HIMSS names new Global Chief Operating & Strategy Officer
Dr. Sebastian Krolop has joined HIMSS as its new Global Chief Operating & Strategy Officer.
At HIMSS, the parent company of Healthcare IT News, Krolop will work to align strategic direction and operational goals as the membership organization helps health systems in countries around the world drive digital transformation and leverage information and technology for better health.
Krolop, who is from Germany, had previously served as HIMSS board chair.
He most recently worked at Deloitte, where he was a partner and industry lead for healthcare and life sciences. His other past experience includes Philips Healthcare, where he oversaw transformation services in Europe, the Middle East and Africa, and Accenture, where he charted strategy for health and public services in Germany, Austria and Switzerland.
Krolop started his career as a physician, and has worked in the anesthesiology department at the Heidelberg University Hospital.
Since then, his two decades of consulting experience across three continents – not just his clinical and life science expertise but insights into technology, management and financial services – made him well-suited for his new role: aligning the operational goals and strategic vision of HIMSS, HIMSS Analytics, HIMSS Media and more.

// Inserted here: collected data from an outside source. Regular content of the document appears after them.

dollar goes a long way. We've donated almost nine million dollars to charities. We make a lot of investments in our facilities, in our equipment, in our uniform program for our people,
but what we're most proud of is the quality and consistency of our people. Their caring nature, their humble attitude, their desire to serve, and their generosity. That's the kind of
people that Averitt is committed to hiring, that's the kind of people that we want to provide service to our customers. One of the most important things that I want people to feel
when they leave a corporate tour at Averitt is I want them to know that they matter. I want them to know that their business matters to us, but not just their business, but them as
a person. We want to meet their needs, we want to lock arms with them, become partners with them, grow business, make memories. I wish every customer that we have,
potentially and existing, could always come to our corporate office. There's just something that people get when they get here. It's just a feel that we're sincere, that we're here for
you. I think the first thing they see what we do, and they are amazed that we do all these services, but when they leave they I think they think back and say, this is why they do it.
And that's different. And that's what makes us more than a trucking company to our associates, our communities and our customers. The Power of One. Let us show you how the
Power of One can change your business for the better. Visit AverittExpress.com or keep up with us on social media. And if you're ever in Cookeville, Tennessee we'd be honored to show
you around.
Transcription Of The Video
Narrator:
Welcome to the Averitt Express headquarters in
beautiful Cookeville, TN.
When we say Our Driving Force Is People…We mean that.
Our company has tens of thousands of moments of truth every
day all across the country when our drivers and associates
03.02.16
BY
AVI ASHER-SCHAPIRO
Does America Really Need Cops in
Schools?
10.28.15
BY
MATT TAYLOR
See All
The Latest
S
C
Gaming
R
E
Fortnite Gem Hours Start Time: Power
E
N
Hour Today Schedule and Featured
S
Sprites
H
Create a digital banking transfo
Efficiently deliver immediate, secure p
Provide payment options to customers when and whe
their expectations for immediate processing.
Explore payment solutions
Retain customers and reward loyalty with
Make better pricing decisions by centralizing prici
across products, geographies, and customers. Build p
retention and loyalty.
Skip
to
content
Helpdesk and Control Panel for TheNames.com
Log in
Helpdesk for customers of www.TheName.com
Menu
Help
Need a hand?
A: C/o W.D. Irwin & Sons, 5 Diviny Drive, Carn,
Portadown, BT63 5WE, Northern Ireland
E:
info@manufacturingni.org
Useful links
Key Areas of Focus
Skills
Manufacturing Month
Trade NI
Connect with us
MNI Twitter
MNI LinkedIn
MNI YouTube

"As a past chair of the HIMSS Board of Directors Sebastian has a strong familiarity with HIMSS and a clear appreciation for our mission," said HIMSS President and CEO Hal Wolf in a statement. "Sebastian has an excellent strategic mind with detailed understanding of the global health ecosystem."
Wolf added: "Having our COSO based in Germany will add to our dedication and growth in the international markets."
From eminence to evidence
Krolop tells Healthcare IT News that he's excited for what he says is a pivotal moment in healthcare, as technology and societal imperatives foment big changes in how care is delivered and paid for.
"We're seeing major changes in the industry, primarily driven by technology," said Krolop.
"We see the disruption in other industries, and healthcare will be hit hard," he added. "The way we're looking at diagnosis and therapies today will be radically changed tomorrow through technology."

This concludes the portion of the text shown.